Cavatappi with Fresh Herb Pesto &Chicken

Happy Tasty Tuesday! We know you have some great recipes of your own.  Don’t be greedy… e-mail them to us at and, if we use your recipe, we’ll send you a t-shirt or mug as a thank you!

As for this week, we’ve got a great one for you!  Who doesn’t love a good pasta recipe?  This one is easy, delicious and great for the whole family.  Enjoy!

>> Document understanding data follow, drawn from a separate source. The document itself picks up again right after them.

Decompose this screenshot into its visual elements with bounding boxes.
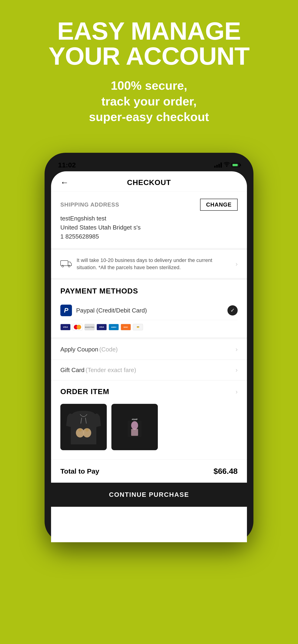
change-address-button[interactable]: CHANGE bbox=[200, 199, 238, 211]
svg-point-0 bbox=[226, 166, 227, 167]
svg-text:ASAP: ASAP bbox=[132, 418, 137, 420]
address-name: testEngshish test bbox=[60, 214, 238, 223]
order-chevron-icon: › bbox=[235, 388, 238, 396]
svg-point-11 bbox=[131, 421, 138, 430]
product-tshirt[interactable]: ASAP bbox=[111, 404, 158, 450]
hero-title: EASY MANAGE YOUR ACCOUNT bbox=[9, 18, 289, 68]
shipping-header: SHIPPING ADDRESS CHANGE bbox=[60, 199, 238, 211]
hero-subtitle: 100% secure, track your order, super-eas… bbox=[9, 78, 289, 125]
shipping-label: SHIPPING ADDRESS bbox=[60, 202, 119, 208]
total-label: Total to Pay bbox=[60, 467, 99, 475]
svg-point-6 bbox=[79, 428, 82, 432]
hero-section: EASY MANAGE YOUR ACCOUNT 100% secure, tr… bbox=[0, 0, 298, 139]
checkout-header: ← CHECKOUT bbox=[51, 171, 247, 192]
page-title: CHECKOUT bbox=[127, 178, 171, 187]
selected-checkmark: ✓ bbox=[227, 305, 238, 316]
shipping-section: SHIPPING ADDRESS CHANGE testEngshish tes… bbox=[51, 192, 247, 250]
order-title: ORDER ITEM bbox=[60, 387, 109, 396]
paypal-option[interactable]: P Paypal (Credit/Debit Card) ✓ bbox=[60, 301, 238, 320]
paypal-icon: P bbox=[60, 304, 72, 316]
delivery-text: It will take 10-20 business days to deli… bbox=[77, 257, 231, 271]
shipping-address: testEngshish test United States Utah Bri… bbox=[60, 214, 238, 241]
generic-card-icon: 💳 bbox=[133, 324, 143, 330]
phone-container: 11:02 bbox=[0, 139, 298, 542]
gift-card-row[interactable]: Gift Card (Tender exact fare) › bbox=[51, 360, 247, 380]
svg-rect-1 bbox=[61, 260, 68, 266]
signal-icon bbox=[214, 162, 222, 168]
paypal-label: Paypal (Credit/Debit Card) bbox=[76, 307, 147, 314]
chevron-right-icon: › bbox=[235, 260, 238, 268]
status-icons bbox=[214, 162, 240, 168]
hoodie-svg bbox=[65, 407, 102, 447]
wifi-icon bbox=[224, 162, 230, 168]
maestro-icon: MAESTRO bbox=[85, 324, 95, 330]
phone-screen: ← CHECKOUT SHIPPING ADDRESS CHANGE testE… bbox=[51, 171, 247, 542]
phone-frame: 11:02 bbox=[45, 153, 253, 542]
card-icons-row: VISA MAESTRO VISA AMEX DISC 💳 bbox=[60, 324, 238, 330]
status-time: 11:02 bbox=[58, 161, 76, 169]
visa-card-icon-2: VISA bbox=[97, 324, 107, 330]
mastercard-icon bbox=[72, 324, 83, 330]
gift-card-chevron-icon: › bbox=[235, 366, 238, 374]
coupon-chevron-icon: › bbox=[235, 346, 238, 353]
continue-purchase-button[interactable]: CONTINUE PURCHASE bbox=[51, 483, 247, 507]
order-header[interactable]: ORDER ITEM › bbox=[60, 387, 238, 396]
payment-section: PAYMENT METHODS P Paypal (Credit/Debit C… bbox=[51, 280, 247, 339]
amex-icon: AMEX bbox=[109, 324, 119, 330]
truck-icon bbox=[60, 258, 72, 270]
delivery-info-row[interactable]: It will take 10-20 business days to deli… bbox=[51, 250, 247, 280]
phone-notch bbox=[126, 159, 172, 168]
payment-title: PAYMENT METHODS bbox=[60, 287, 238, 295]
svg-rect-12 bbox=[131, 429, 138, 436]
product-images: ASAP bbox=[60, 402, 238, 452]
total-price: $66.48 bbox=[213, 467, 238, 476]
order-section: ORDER ITEM › bbox=[51, 380, 247, 460]
paypal-left: P Paypal (Credit/Debit Card) bbox=[60, 304, 147, 316]
discover-icon: DISC bbox=[121, 324, 131, 330]
svg-point-7 bbox=[85, 428, 89, 432]
coupon-label: Apply Coupon (Code) bbox=[60, 346, 118, 353]
gift-card-label: Gift Card (Tender exact fare) bbox=[60, 366, 136, 374]
coupon-row[interactable]: Apply Coupon (Code) › bbox=[51, 339, 247, 360]
back-button[interactable]: ← bbox=[60, 178, 69, 187]
address-line1: United States Utah Bridget s's bbox=[60, 223, 238, 232]
product-hoodie[interactable] bbox=[60, 404, 107, 450]
tshirt-svg: ASAP bbox=[117, 408, 152, 446]
visa-card-icon: VISA bbox=[60, 324, 71, 330]
footer-total: Total to Pay $66.48 bbox=[51, 460, 247, 483]
address-phone: 1 8255628985 bbox=[60, 232, 238, 241]
battery-icon bbox=[232, 163, 240, 167]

  • 16 ounces Cavatappi (cork screw macaroni)
  • 4 tablespoons olive oil; divided
  • 1 tablespoon lemon juice
  • 1/4 cup plain yogurt
  • 1/2 cup grated Parmesan cheese
  • 4 tablespoons pine nuts, toasted
  • 2 cloves garlic, minced
  • salt and pepper to taste
  • 1/2 cup firmly packed fresh basil leaves
  • 1/2 cup firmly packed fresh parsley leaves
  • 3 cups cooked chicken, cubed
  • 8 ounces cherry tomatoes, quartered


  1. Cook cavatappi according to package directions.
  2. Place 2 tablespoons oil, yogurt, lemon juice, Parmesan cheese, pine nuts, garlic, pepper, basil leaves and parsley leaves into a blender.
  3. Cover and blend on medium speed for about 2 minutes until almost smooth. Stop and clean the blender sides occasionally.
  4. In a 10-inch skillet heat 2 tablespoons oil over medium heat. Add chicken and brown until thoroughly cooked through.
  5. Add pesto mixture and tomatoes and heat through.